Biraz psikolojik ve mental olarak biraz zorlanabiliyorlar. Bazen iyi oynarken de kenara gelmek durumunda geliyorlar. O durum can sıkıcı oluyor. Tabii bu sistemin getirdiği iyi şeyler vardır ama ben koçluğun bunu kovalamak olduğunu düşünmüyorum. Bunu kovalarken gerçek işimizin dışına çıktığımızı düşünüyorum. Tercihlerimizi daha rahat yaparak elimizdeki oyuncuları oynatıp, iyi olanın sahada kaldığı ya da o gün kim işimize yarıyorsa sistemin içerisinde savunmada ve hücumda onları daha rahat kullanabildiğimiz bir sistem olmalı diye düşünüyorum.

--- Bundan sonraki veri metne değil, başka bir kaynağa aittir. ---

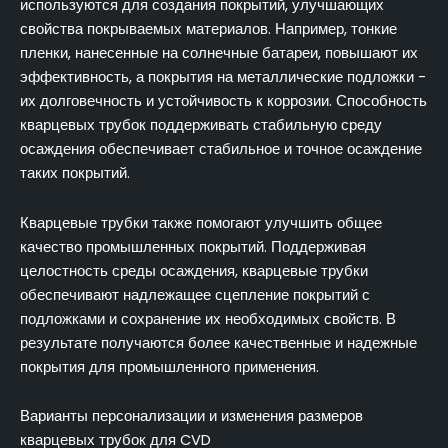
используются для создания покрытий, улучшающих
свойства покрываемых материалов. Например, тонкие
пленки, нанесенные на солнечные батареи, повышают их
эффективность, а покрытия на металлические подложки -
их долговечность и устойчивость к коррозии. Способность
кварцевых трубок поддерживать стабильную среду
осаждения обеспечивает стабильное и точное осаждение
таких покрытий.
Кварцевые трубки также помогают улучшить общее
качество промышленных покрытий. Поддерживая
целостность среды осаждения, кварцевые трубки
обеспечивают надлежащее сцепление покрытий с
подложками и сохранение их необходимых свойств. В
результате получаются более качественные и надежные
покрытия для промышленного применения.
Варианты персонализации и изменения размеров
кварцевых трубок для CVD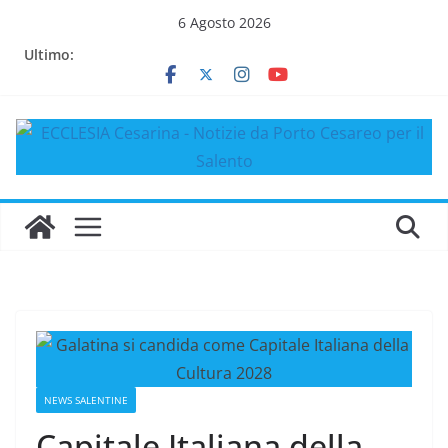
Salta
6 Agosto 2026
al
Ultimo:
contenuto
NEWS SALENTINE
Capitale Italiana della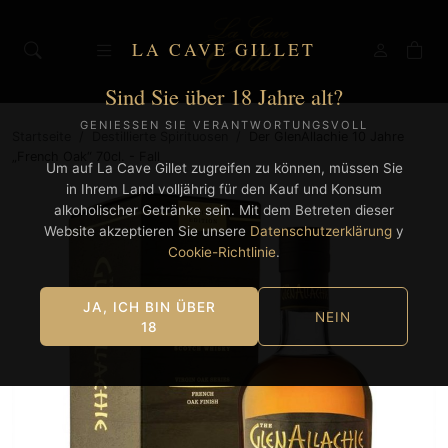
LA CAVE GILLET
Sind Sie über 18 Jahre alt?
GENIESSEN SIE VERANTWORTUNGSVOLL
Startseite
/
Destillierte Spirituosen
/
Der GlenAllachie 10 Jahre
„French Oak“ 70cl. - Fall
Um auf La Cave Gillet zugreifen zu können, müssen Sie
in Ihrem Land volljährig für den Kauf und Konsum
alkoholischer Getränke sein. Mit dem Betreten dieser
Website akzeptieren Sie unsere
Datenschutzerklärung
y
Cookie-Richtlinie
.
JA, ICH BIN ÜBER
NEIN
18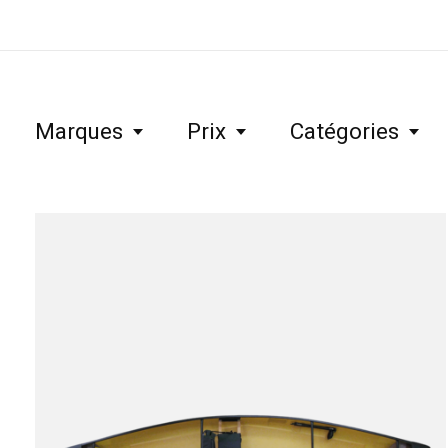
Marques
Prix
Catégories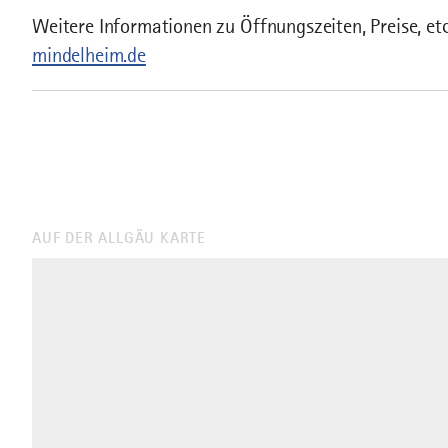
Weitere Informationen zu Öffnungszeiten, Preise, etc
mindelheim.de
AUF DER ALLGÄU KARTE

Böyle koçluğun dışına çıkıyoruz ve başka matematiklerle uğraşıyoruz. Biraz da yoruyor.

Eurohoops: Koçların zaten maç esnasında düşünmesi gereken bir milyon tane problem var ve buna büyük bir problem de eklenince berbat bir durum gibi geliyor bana da.

Kolay değil ama Türk basketbolu için artıları ve eksilerine bakarsak şu anda çıkış yapan isimler de var. Türk oyuncuların süreleri arttı mı, azaldı mı ona bakmak lazım. Koçlar daha çok o 40 dakikaya konsantre oluyorlar. Daha önce bizim açımızdan öyle bir sıkıntı yoktu. Biz zaten Türk oyuncuları oynatıyorduk. Her ne kadar sezon sonu çıkarılan istatistiklerde en az oynatan takımlardan biri olarak görünsek de ben ona çok itiraz ediyorum. Çünkü elimizdeki Türk oyuncu rotasyonu o zaten. Oynayabilecek 2-3 tane oyuncu var ve onları da mümkün olduğunca oynatıyorsunuz. Sürelere bakıp ortaya bunu çıkarınca haksız bir matematik oluyor.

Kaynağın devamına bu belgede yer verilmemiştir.